Abstract: Objective This experiment aimed at exploring the role of E series of prostaglandin receptor 4 (EP4) on liver fibrosis-related protein expression in mice with CCL₄-induced liver injuries. Methods 30 C57BL/6N mice were randomly divided into control, CCL₄-intervened, and CCL₄ and E7046 conbination-intervened group, with 10 mice in each group. The liver injury model was established by CCL₄ intraperitoneal injection, with methylcellulose or EP4-specific antagonist, E7046 solution gavage. After 27 day experiment, the mice were sacrificed under anesthesia, and sera and liver tissues were obtained. The EP4 and α-SMA protein expression and their mRNA levels were detected by Western blot and real-time PCR. Serum alanine aminotransferase (ALT) and aspartate aminotransferase (AST) levels were measured by automatic biochemical instrument. The liver histopathological examination was performed by HE, Masson and Sirius red staining. Results The hepatic expression of EP4 protein in model mice increased greatly compared to in the control, while it decreased obviously in the combination-intervened mice compared to in the model; similarly, the EP4 encoded Ptger 4 mRNA level in the model group was (3.5±0.1), significantly higher than [(1.0±0.1), P<0.05] in the control, while that was (2.4±0.2) in the combination group, significantly decreased compared to in the model(P<0.05); serum ALT and AST levels in the model were (1753.5±328.6)U/L and (1586.2±204.1)U/L, much higher than in the control(P<0.05), while they decreased greatly in CCL₄ and E7046 combination group, e.g., [(885.9±269.6)U/L and (892.4±208.6)U/L, respectively, P<0.05]; the hepatic α-SMA expression in the model was stronger than in the control, while it became obviously weaker in CCL₄ and E7046 combination group, and the hepatic Acta2 and Col1a1 mRNA levels in the model up-regulated greatly compared to in the control, and also they became decreased in the CCL₄ and E7046-intervened group (P<0.05). Conclusion EP4 might play an pivotal role in CCL₄-induced liver fibrosis, which seem to be a target for ameliorating liver fibrosis.

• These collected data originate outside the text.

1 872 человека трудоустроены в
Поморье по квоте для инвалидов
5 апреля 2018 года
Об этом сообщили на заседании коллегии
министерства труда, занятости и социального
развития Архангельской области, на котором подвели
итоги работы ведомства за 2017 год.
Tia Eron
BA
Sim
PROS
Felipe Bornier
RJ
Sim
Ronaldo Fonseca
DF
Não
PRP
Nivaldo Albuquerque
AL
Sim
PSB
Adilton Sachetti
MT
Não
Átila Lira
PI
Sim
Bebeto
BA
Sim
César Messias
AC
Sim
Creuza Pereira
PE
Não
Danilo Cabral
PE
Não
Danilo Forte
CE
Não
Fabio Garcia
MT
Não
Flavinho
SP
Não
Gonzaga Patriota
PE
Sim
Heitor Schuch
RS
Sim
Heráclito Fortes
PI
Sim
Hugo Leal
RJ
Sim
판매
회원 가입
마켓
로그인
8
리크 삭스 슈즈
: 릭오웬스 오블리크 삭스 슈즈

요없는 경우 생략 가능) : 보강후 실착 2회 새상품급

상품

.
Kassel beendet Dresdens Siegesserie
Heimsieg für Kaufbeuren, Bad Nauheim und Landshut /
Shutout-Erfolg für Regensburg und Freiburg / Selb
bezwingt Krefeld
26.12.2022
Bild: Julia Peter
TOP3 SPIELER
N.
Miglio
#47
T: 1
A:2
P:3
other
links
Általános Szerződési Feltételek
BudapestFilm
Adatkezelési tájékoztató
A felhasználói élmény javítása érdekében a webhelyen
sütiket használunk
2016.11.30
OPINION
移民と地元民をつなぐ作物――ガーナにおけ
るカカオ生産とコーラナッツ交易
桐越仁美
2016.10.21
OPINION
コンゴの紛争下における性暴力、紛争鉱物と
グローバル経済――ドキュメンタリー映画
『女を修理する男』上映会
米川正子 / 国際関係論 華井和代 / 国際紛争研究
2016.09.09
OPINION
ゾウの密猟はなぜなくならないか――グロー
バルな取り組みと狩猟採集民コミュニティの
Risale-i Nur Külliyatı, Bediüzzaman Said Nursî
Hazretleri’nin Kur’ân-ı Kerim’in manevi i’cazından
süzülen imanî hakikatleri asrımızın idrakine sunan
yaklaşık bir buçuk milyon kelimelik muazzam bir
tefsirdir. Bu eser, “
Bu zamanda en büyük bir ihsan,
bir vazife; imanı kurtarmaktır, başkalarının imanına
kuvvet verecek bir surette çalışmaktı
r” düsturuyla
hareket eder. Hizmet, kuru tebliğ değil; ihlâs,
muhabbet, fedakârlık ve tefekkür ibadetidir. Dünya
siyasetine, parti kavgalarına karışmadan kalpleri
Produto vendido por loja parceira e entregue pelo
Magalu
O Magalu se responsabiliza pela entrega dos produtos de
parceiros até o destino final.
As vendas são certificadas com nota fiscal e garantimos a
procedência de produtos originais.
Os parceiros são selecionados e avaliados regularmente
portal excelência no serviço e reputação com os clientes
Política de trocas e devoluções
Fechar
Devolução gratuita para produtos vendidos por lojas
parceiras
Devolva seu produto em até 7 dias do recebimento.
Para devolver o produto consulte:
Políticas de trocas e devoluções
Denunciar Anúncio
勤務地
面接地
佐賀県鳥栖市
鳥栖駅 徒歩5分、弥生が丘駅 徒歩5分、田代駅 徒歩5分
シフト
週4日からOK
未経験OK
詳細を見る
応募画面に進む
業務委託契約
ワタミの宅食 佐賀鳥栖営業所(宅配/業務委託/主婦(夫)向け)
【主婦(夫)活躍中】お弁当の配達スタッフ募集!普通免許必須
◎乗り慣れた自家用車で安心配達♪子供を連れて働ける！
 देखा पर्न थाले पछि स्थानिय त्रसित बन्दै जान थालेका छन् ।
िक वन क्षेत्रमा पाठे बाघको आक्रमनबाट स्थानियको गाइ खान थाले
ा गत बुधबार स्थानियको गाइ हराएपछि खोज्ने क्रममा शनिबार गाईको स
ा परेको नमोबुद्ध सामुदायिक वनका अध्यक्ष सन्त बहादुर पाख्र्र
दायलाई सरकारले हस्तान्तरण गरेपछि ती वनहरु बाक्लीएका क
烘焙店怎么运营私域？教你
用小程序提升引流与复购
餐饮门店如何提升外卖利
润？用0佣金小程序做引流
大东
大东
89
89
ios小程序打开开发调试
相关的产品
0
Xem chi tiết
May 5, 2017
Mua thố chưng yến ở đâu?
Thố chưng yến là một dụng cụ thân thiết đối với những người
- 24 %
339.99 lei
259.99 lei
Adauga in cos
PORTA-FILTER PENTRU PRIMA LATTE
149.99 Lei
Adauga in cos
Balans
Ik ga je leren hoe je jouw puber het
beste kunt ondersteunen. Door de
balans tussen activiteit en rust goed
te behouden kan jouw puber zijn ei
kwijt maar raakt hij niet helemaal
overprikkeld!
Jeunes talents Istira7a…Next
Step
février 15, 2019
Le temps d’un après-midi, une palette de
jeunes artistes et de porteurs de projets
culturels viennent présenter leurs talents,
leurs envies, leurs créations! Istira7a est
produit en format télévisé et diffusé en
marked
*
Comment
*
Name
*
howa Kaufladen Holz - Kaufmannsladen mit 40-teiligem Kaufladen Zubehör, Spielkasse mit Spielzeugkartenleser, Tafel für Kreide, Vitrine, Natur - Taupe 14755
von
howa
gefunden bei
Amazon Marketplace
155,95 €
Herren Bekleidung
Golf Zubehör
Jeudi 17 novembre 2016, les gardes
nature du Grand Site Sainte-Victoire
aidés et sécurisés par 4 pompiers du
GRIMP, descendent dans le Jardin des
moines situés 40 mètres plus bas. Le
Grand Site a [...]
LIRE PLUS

Key words: Liver fibrosis, Carbon tetrachloride, E-type prostaglandin receptor 4, Ptger 4 gene, Mice

Li Rui, Qin Qiushi, Zhang Yue, et al. Role of E series of prostaglandin receptor 4 on liver fibrosis-related protein expression in mice with carbon tetrachloride-induced liver injuries[J]. Journal of Practical Hepatology, 2023, 26(1): 15-18.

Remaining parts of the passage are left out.